Joan lo sabía demasiado bien, aquel dinero provenía de la venta de esclavos. Cogió las monedas y las puso en su bolsa. El napolitano sonrió.
—El almirante sabe muy bien que te llevas una comisión. Estoy seguro —le dijo Antonello al despedirse—. Y lo consiente. Es la forma que tienen de pagar fidelidades.
Joan entregó los libros y el recibo al almirante. En la faz de Vilamarí apareció una breve sonrisa parecida a la que mostró cuando hablaron de los precios de los libros. El muchacho creyó ver malicia en ella.
En la noche se sentía agotado pero no podía dormir. Daba vueltas en el camastro pensando en Anna y la imposibilidad de verla estando tan cerca. Sentía rabia y pena.
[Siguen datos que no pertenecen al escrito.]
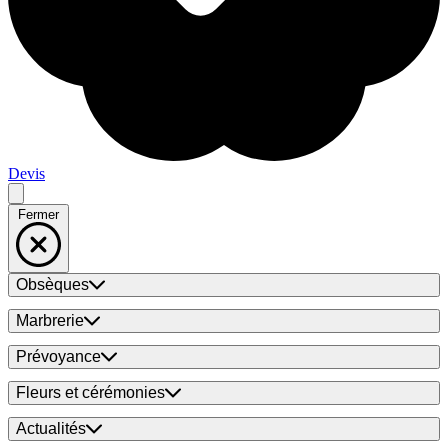
Devis
Fermer
Obsèques
Marbrerie
Prévoyance
Fleurs et cérémonies
Actualités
También recordaba las palabras del librero: «Vas a necesitar dinero si quieres cortejar a la signora Lucca». Hasta el momento no había pensado en ello. Quería encontrar a Anna porque la amaba con locura y se creía correspondido. La haría su esposa si ella lo aceptaba. Pero no había pensado en los aspectos materiales del asunto. Ella vivía con un hombre rico que le daba de todo. ¿Qué podía ofrecerle él? Nada. Tenía solo el dinero necesario para comprar un jubón nuevo y presentarse a ella con elegancia. Si Anna cometiera un acto de locura y huyera con él, no tendrían ni siquiera para comer.
El dinero de la bolsa le quemaba. Veintidós ducados costaban los libros. Cuarenta era el precio de un esclavo. A su madre debieron de venderla quizá por menos de eso, y él ahora tenía en su bolsa parte de ese dinero. Era dinero sucio, obtenido del sufrimiento de inocentes. Ni siquiera debería devolverlo al almirante, debería arrojarlo por la borda.
Después se decía que precisaba de aquel dinero. Sin dinero jamás podría tener a Anna. Y tampoco podría rescatar a su familia una vez la encontrara, no valía solo saber usar las armas como creía de niño, necesitaría mucho dinero.
A la mañana siguiente tomó la decisión de quedarse con aquellas monedas que le recordaban a las de Judas. Y cuando vio a Vilamarí sintió un odio aún mayor que el que antes sentía. Había logrado hacerle su cómplice. Le hizo matar a un hombre de la forma en que mataron a su padre y quedarse con unas monedas que provenían de la venta de una mujer como esclava, como ocurrió con su madre. Estaba seguro de que Vilamarí era consciente de todo aquello y que la sonrisa cínica que bailaba en los labios del marino era la de la victoria. Le mataría en cuanto pudiera, se dijo una vez más para consolarse.